I didn’t know what would happen to Grayson Lane. All I knew was that the school misfit was in my house, sitting at my kitchen table, and was touching my toes with his own.
“High school kids still mock like they’re on an elementary playground.” Dad shook his head. “What does Mr. Lane say about this?”
Carmen snorted. My father shot her a warning. She slid lumpy potatoes into her mouth and swallowed without a sound. Unfortunately, Mom’s potatoes don’t slide down too easily either, so Carmen started to cough and gulp down water.

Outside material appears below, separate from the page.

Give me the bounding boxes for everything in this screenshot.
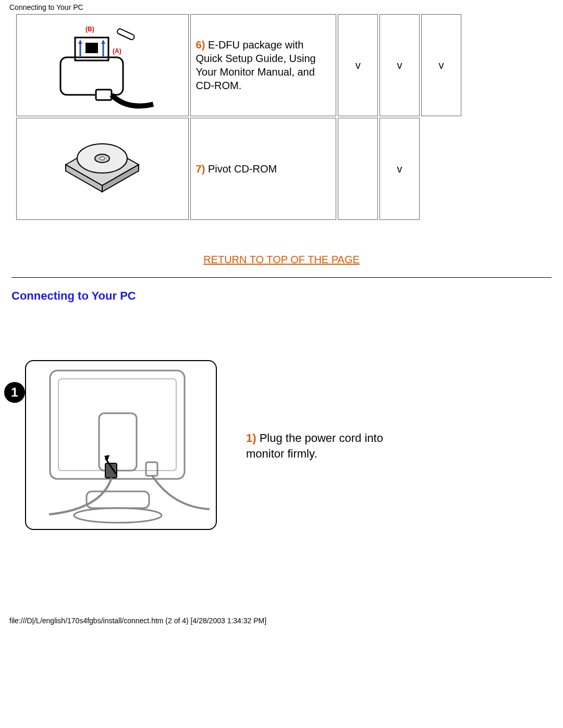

“Most days my dad is too drunk to care. But it doesn’t matter,” Grayson insisted. He tucked hair behind his ear. Wow. That really is a shiner. “I know how to fight back.”
“With your fists?”
“Is there any other way?”
“With your mind.” Dad said. Frustrated, he put his fork and knife down and turned to Mom. “Babe, how long you cook this chicken for?”
“About an hour. Hour and a half,” Mom replied. “Why?”
“It’s too tough, baby.”
“Do you know where the oven is?” she asks innocently.
My father frowned. “What kind of question is that?”
Mom nodded. “Tomorrow you can use it if you don’t like my cooking.”
“Oh, Althea. No need for you to get touchy.”
“I’m not getting touchy. I’m getting fed. For the rest of the week. By you.” Folks always thought my mother was a pushover because she was petite and flighty and had a voice as delicate as Waterford Crystal. Folks were wrong.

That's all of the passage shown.